中国2026年上半年32個省級行政区最新GDPデータが出た。地域経済の発展に明らかな構造的変化が現れている。中央社の報道によると、中国安徽省の上半年GDPは2.7兆元人民幣に達し、約330億元の差で湖南省を逆転。湖南が長年安定して維持してきたトップ10入りを正式に破った。
この経済の再編は、資源やインフラ、重工業に依存する従来の成長モデルが次第に変化し、科学技術の革新、新興産業、デジタル経済を中核とする新しい競争軸が地域間の競争秩序を再構築していることを示している。
中国上半年GDPトップ10の省区は、順に広東(7.2兆)、江蘇(7.03兆)、山東(5.3兆)、浙江(4.7兆)、四川(3.3兆)、河南(3.3兆)、湖北(3.1兆)、福建(2.9兆)、上海(2.7兆)、安徽(2.7兆)となった。
2025年には湖南が安徽に対して2300億元以上のリードを保っていたが、2026年上半期には安徽が湖南を約330億元人民幣上回る結果となり、強力な逆襲の勢いを見せている。
データによると、安徽省の上半年における「高技術製造業」の規模以上工業付加価値の伸び率は前年比44.6%に達し、規模以上工業全体の成長への貢献率は55.9%に上った。
安徽省の2大新興産業が爆発的成長!貢献率5割超
中国メディアの総合報道によると、安徽省が近年重点的に展開してきた新興産業が豊作期を迎えた。

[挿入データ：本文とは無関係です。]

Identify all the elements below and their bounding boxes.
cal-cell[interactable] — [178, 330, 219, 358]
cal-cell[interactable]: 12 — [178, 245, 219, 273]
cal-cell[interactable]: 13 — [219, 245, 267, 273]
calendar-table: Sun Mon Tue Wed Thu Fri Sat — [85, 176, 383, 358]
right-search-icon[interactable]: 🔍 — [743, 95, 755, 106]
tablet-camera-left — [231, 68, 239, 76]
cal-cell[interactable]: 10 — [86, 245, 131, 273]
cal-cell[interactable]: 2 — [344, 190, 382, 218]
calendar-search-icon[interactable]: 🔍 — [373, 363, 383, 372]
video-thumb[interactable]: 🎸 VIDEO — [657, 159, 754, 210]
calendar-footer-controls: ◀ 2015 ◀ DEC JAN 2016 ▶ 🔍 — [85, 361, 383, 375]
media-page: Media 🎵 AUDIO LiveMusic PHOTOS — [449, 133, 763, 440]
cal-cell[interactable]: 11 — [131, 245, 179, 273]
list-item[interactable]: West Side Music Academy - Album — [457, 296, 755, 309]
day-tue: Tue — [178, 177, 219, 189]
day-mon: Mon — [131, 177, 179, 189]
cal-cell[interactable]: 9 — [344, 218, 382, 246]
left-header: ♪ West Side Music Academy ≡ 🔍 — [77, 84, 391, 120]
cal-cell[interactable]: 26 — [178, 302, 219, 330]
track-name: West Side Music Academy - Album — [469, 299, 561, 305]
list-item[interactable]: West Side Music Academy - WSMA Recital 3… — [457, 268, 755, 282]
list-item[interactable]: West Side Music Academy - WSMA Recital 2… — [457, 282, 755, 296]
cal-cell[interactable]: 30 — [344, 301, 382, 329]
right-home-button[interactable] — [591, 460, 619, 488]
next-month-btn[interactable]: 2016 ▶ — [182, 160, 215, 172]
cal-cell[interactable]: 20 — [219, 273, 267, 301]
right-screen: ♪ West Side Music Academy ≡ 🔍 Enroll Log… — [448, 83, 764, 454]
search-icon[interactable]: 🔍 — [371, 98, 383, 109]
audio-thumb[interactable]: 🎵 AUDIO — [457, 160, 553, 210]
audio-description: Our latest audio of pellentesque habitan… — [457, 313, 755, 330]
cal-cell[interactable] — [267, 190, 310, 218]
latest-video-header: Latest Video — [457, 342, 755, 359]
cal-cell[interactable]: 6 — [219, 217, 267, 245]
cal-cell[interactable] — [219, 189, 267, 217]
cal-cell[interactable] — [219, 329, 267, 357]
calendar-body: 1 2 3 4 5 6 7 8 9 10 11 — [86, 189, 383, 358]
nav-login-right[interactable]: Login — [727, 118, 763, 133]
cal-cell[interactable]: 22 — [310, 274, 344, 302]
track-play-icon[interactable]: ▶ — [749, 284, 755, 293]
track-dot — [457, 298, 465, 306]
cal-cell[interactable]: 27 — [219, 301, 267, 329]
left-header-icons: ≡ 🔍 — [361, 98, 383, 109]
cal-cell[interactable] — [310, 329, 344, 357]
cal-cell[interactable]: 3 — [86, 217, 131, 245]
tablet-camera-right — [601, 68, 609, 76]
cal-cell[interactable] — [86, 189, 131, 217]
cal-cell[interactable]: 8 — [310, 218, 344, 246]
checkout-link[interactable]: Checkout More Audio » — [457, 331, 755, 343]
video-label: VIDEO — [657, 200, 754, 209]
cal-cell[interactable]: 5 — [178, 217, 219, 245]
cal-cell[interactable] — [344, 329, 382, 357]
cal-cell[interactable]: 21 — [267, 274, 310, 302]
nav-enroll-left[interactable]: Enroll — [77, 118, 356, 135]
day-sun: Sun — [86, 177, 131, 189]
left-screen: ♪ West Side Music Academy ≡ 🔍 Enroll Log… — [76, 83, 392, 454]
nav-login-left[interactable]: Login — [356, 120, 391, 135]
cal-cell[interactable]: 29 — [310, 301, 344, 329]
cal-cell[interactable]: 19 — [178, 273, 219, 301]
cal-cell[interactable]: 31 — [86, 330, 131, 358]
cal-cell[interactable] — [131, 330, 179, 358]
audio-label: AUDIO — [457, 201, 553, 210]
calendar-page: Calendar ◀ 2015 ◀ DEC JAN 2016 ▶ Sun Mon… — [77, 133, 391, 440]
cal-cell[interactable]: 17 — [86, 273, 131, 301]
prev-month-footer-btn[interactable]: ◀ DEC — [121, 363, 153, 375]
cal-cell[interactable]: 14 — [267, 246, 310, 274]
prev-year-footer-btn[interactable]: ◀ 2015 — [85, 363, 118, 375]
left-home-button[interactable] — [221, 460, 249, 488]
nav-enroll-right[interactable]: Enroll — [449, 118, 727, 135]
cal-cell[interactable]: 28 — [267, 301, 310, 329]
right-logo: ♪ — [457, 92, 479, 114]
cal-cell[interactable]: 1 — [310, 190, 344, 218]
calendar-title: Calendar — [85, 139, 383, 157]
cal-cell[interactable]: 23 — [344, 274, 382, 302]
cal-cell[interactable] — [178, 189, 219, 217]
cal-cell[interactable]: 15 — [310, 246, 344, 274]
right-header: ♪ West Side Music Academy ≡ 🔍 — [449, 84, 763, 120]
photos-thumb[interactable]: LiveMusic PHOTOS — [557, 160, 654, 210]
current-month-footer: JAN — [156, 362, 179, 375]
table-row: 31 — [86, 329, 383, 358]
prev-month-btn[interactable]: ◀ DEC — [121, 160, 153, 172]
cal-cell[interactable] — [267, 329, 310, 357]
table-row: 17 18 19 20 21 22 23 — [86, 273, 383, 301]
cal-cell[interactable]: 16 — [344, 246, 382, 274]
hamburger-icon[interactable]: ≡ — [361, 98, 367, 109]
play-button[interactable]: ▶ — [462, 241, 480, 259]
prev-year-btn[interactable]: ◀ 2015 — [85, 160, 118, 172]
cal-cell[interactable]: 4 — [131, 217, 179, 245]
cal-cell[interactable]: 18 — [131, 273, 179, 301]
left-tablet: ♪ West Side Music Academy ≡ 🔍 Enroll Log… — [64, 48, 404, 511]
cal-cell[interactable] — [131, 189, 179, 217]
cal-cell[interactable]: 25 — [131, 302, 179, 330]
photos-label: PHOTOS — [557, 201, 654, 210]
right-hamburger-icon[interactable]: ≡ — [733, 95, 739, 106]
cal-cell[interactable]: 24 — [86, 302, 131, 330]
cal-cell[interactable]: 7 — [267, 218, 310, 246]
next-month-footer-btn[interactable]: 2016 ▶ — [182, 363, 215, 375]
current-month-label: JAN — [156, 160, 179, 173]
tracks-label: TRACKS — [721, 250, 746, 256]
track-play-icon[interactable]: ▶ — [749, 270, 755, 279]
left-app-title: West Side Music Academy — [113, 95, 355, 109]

2026年上半年、安徽省の「自動車生産台数」は168.67万台、「新エネルギー自動車生産台数」は88.18万台、「自動車輸出台数」は100.6万台、「自動車輸出額」は1043.6億元人民幣に達した。この4つの指標はすべて中国全国で1位となった。
さらに、安徽省の省都・合肥に本社を置くメモリ半導体のリーダー企業「長鑫科技」は、7月27日に正式に上場した。長鑫科技に長期的に資金を提供してきた「合肥国有資本体系」の含み益は1兆元人民幣を超え、地方政府が資本を通じて高度技術産業の発展を牽引する成功事例となった。

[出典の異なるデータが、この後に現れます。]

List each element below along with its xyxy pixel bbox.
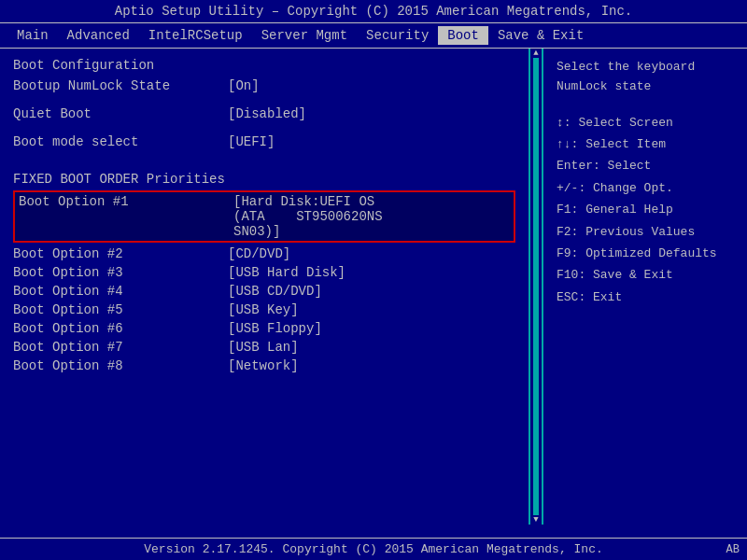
boot-option-4-value: [USB CD/DVD] xyxy=(228,284,322,299)
scroll-down-arrow[interactable]: ▼ xyxy=(533,515,538,525)
boot-configuration-section: Boot Configuration Bootup NumLock State … xyxy=(13,58,515,151)
bootup-numlock-value: [On] xyxy=(228,78,260,93)
boot-option-2-value: [CD/DVD] xyxy=(228,246,290,261)
key-esc-exit: ESC: Exit xyxy=(557,287,734,308)
boot-option-1-value: [Hard Disk:UEFI OS xyxy=(233,194,374,209)
key-f2-prev: F2: Previous Values xyxy=(557,221,734,243)
boot-option-6-value: [USB Floppy] xyxy=(228,321,322,336)
menu-item-boot[interactable]: Boot xyxy=(438,26,488,45)
title-bar: Aptio Setup Utility – Copyright (C) 2015… xyxy=(0,0,747,22)
help-line-2: NumLock state xyxy=(557,77,734,97)
boot-option-1-label: Boot Option #1 xyxy=(19,194,233,209)
menu-item-security[interactable]: Security xyxy=(357,26,438,45)
key-shortcuts-section: ↕: Select Screen ↑↓: Select Item Enter: … xyxy=(557,112,734,309)
key-select-item: ↑↓: Select Item xyxy=(557,133,734,155)
boot-option-5-value: [USB Key] xyxy=(228,302,299,317)
key-f10-save: F10: Save & Exit xyxy=(557,264,734,286)
boot-option-1-empty2 xyxy=(19,224,233,239)
boot-option-4-label: Boot Option #4 xyxy=(13,284,228,299)
boot-option-8-row[interactable]: Boot Option #8 [Network] xyxy=(13,357,515,375)
key-f1-help: F1: General Help xyxy=(557,199,734,220)
boot-option-1-value-3: SN03)] xyxy=(233,224,280,239)
boot-mode-value: [UEFI] xyxy=(228,134,275,149)
menu-item-save-exit[interactable]: Save & Exit xyxy=(488,26,593,45)
menu-item-main[interactable]: Main xyxy=(7,26,58,45)
boot-option-5-row[interactable]: Boot Option #5 [USB Key] xyxy=(13,301,515,319)
version-text: Version 2.17.1245. Copyright (C) 2015 Am… xyxy=(144,542,602,556)
menu-item-advanced[interactable]: Advanced xyxy=(58,26,139,45)
fixed-boot-order-title: FIXED BOOT ORDER Priorities xyxy=(13,172,515,187)
key-change-opt: +/-: Change Opt. xyxy=(557,177,734,199)
bootup-numlock-label: Bootup NumLock State xyxy=(13,78,228,93)
quiet-boot-row[interactable]: Quiet Boot [Disabled] xyxy=(13,105,515,123)
quiet-boot-value: [Disabled] xyxy=(228,106,306,121)
left-panel: Boot Configuration Bootup NumLock State … xyxy=(0,49,530,525)
version-bar: Version 2.17.1245. Copyright (C) 2015 Am… xyxy=(0,538,747,560)
boot-mode-row[interactable]: Boot mode select [UEFI] xyxy=(13,133,515,151)
help-text-section: Select the keyboard NumLock state xyxy=(557,58,734,97)
boot-option-1-empty xyxy=(19,209,233,224)
boot-option-4-row[interactable]: Boot Option #4 [USB CD/DVD] xyxy=(13,282,515,301)
boot-option-1-row[interactable]: Boot Option #1 [Hard Disk:UEFI OS (ATA S… xyxy=(13,190,515,243)
boot-config-title: Boot Configuration xyxy=(13,58,515,73)
bootup-numlock-row[interactable]: Bootup NumLock State [On] xyxy=(13,77,515,95)
boot-option-8-value: [Network] xyxy=(228,358,299,373)
boot-option-6-label: Boot Option #6 xyxy=(13,321,228,336)
boot-option-3-row[interactable]: Boot Option #3 [USB Hard Disk] xyxy=(13,263,515,282)
boot-option-7-value: [USB Lan] xyxy=(228,340,299,355)
boot-option-3-value: [USB Hard Disk] xyxy=(228,265,345,280)
boot-option-2-row[interactable]: Boot Option #2 [CD/DVD] xyxy=(13,245,515,263)
boot-option-5-label: Boot Option #5 xyxy=(13,302,228,317)
right-panel: Select the keyboard NumLock state ↕: Sel… xyxy=(542,49,747,525)
ab-badge: AB xyxy=(726,543,740,556)
boot-option-7-row[interactable]: Boot Option #7 [USB Lan] xyxy=(13,338,515,357)
boot-mode-label: Boot mode select xyxy=(13,134,228,149)
boot-option-3-label: Boot Option #3 xyxy=(13,265,228,280)
main-container: Boot Configuration Bootup NumLock State … xyxy=(0,49,747,525)
vertical-scrollbar[interactable]: ▲ ▼ xyxy=(530,49,542,525)
boot-option-2-label: Boot Option #2 xyxy=(13,246,228,261)
key-f9-defaults: F9: Optimized Defaults xyxy=(557,243,734,264)
fixed-boot-order-section: FIXED BOOT ORDER Priorities Boot Option … xyxy=(13,172,515,375)
scroll-track[interactable] xyxy=(533,58,539,515)
key-select-screen: ↕: Select Screen xyxy=(557,112,734,133)
menu-item-server-mgmt[interactable]: Server Mgmt xyxy=(252,26,357,45)
menu-bar: Main Advanced IntelRCSetup Server Mgmt S… xyxy=(0,22,747,49)
boot-option-6-row[interactable]: Boot Option #6 [USB Floppy] xyxy=(13,319,515,338)
menu-item-intelrcsetup[interactable]: IntelRCSetup xyxy=(139,26,252,45)
key-enter-select: Enter: Select xyxy=(557,155,734,176)
boot-option-8-label: Boot Option #8 xyxy=(13,358,228,373)
boot-option-7-label: Boot Option #7 xyxy=(13,340,228,355)
help-line-1: Select the keyboard xyxy=(557,58,734,77)
boot-option-1-value-2: (ATA ST9500620NS xyxy=(233,209,383,224)
scroll-up-arrow[interactable]: ▲ xyxy=(533,49,538,58)
quiet-boot-label: Quiet Boot xyxy=(13,106,228,121)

全国6省区の順位変動!伝統的資源型省区は転換の痛みに直面
安徽省だけでなく、今年上半年には6つの省区でGDP順位が変動した。安徽がトップ10入りしたことに加え、江西省のGDPは1.8兆元で第14位(陝西を上回る)、貴州省のGDPは1.1兆元で第21位(山西を上回る)となった。
経済専門家は分析し、順位を下げた陝西と山西はいずれも石炭などの伝統的資源に大きく依存する北部の省区であり、現在、産業転換の痛みに直面していると指摘。今後の地域経済の競争力は、産業の高度化と高新技術生産力の推進スピードに完全に左右されるだろうと述べている。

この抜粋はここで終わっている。